Work required: With both ends included, repeat exactly the lines of the entries below from the one containing "It may come" down to the one containing "Data Access Policy", and no others.

(Saved entries)
---+---

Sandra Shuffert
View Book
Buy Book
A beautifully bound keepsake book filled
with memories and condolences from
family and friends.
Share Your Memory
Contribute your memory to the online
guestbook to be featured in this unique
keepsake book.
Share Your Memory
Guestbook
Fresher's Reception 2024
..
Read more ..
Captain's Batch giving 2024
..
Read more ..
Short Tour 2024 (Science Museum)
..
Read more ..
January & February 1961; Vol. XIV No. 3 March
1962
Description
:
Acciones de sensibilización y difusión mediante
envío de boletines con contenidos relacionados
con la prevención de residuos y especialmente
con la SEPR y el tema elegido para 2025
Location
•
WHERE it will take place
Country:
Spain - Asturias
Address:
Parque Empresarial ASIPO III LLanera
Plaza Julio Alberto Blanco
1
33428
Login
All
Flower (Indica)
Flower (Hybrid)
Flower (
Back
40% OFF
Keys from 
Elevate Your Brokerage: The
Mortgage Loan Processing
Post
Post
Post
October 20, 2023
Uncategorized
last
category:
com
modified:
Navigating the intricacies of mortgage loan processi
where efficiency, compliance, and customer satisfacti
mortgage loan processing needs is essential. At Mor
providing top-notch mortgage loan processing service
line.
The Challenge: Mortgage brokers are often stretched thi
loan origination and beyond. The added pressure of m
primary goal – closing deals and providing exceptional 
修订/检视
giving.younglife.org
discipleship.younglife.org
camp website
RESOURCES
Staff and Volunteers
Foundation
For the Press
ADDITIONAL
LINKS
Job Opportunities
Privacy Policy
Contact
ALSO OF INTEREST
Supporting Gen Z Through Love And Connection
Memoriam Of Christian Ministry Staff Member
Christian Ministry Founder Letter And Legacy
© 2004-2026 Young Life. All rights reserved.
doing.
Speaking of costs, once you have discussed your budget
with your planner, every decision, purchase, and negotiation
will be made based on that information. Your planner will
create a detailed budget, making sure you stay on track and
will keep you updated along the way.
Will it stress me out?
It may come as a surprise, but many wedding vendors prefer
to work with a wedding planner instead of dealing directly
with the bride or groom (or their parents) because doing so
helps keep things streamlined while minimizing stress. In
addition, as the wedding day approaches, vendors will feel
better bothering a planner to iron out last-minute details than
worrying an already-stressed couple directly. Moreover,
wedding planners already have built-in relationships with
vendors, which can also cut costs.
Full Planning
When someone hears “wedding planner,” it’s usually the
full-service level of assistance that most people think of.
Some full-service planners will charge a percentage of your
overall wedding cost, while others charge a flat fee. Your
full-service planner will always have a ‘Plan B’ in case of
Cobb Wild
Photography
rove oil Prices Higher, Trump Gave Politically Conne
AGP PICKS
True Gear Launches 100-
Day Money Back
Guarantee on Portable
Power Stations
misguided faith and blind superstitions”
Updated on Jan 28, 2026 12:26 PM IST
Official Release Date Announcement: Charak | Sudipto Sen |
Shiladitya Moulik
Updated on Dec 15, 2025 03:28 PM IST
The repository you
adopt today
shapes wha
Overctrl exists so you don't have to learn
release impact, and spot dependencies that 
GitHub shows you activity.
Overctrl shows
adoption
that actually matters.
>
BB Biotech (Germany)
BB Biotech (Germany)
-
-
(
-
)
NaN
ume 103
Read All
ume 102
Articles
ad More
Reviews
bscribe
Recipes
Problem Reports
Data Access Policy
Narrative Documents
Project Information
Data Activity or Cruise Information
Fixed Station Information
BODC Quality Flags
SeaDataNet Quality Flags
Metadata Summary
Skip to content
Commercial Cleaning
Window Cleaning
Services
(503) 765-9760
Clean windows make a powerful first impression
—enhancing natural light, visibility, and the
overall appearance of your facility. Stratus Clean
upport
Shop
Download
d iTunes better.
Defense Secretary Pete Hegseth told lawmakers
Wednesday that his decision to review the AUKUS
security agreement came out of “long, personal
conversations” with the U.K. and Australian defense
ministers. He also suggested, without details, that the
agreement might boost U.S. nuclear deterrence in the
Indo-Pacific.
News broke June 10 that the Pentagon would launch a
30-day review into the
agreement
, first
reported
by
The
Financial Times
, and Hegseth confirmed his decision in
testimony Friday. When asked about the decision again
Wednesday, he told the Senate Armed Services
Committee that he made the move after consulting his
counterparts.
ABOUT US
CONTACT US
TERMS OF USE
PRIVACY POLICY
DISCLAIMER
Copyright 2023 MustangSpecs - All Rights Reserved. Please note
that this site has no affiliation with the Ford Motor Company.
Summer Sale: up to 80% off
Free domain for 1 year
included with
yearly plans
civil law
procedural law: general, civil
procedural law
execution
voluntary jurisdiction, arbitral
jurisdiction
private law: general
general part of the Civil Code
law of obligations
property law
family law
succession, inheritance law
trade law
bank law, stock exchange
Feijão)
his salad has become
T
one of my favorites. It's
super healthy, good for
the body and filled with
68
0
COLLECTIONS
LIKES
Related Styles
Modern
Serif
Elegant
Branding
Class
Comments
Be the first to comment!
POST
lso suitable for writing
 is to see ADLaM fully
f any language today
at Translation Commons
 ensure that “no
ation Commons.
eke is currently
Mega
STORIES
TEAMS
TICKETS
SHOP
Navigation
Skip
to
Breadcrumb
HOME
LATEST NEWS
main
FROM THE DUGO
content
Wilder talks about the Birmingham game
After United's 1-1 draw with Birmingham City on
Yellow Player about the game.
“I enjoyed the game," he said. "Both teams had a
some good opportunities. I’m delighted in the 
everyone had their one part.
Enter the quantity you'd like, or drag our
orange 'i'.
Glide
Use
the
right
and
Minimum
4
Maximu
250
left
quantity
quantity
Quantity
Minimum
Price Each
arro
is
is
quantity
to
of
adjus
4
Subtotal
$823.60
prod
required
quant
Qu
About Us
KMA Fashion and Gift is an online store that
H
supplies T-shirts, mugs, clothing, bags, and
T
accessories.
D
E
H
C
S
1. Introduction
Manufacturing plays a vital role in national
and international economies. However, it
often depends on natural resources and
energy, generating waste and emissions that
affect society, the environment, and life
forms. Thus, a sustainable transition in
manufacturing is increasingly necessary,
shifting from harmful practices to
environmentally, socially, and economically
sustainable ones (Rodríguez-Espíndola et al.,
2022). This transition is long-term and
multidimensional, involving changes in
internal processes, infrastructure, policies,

---+---

Solution to this task:
It may come as a surprise, but many wedding vendors prefer
to work with a wedding planner instead of dealing directly
with the bride or groom (or their parents) because doing so
helps keep things streamlined while minimizing stress. In
addition, as the wedding day approaches, vendors will feel
better bothering a planner to iron out last-minute details than
worrying an already-stressed couple directly. Moreover,
wedding planners already have built-in relationships with
vendors, which can also cut costs.
Full Planning
When someone hears “wedding planner,” it’s usually the
full-service level of assistance that most people think of.
Some full-service planners will charge a percentage of your
overall wedding cost, while others charge a flat fee. Your
full-service planner will always have a ‘Plan B’ in case of
Cobb Wild
Photography
rove oil Prices Higher, Trump Gave Politically Conne
AGP PICKS
True Gear Launches 100-
Day Money Back
Guarantee on Portable
Power Stations
misguided faith and blind superstitions”
Updated on Jan 28, 2026 12:26 PM IST
Official Release Date Announcement: Charak | Sudipto Sen |
Shiladitya Moulik
Updated on Dec 15, 2025 03:28 PM IST
The repository you
adopt today
shapes wha
Overctrl exists so you don't have to learn
release impact, and spot dependencies that 
GitHub shows you activity.
Overctrl shows
adoption
that actually matters.
>
BB Biotech (Germany)
BB Biotech (Germany)
-
-
(
-
)
NaN
ume 103
Read All
ume 102
Articles
ad More
Reviews
bscribe
Recipes
Problem Reports
Data Access Policy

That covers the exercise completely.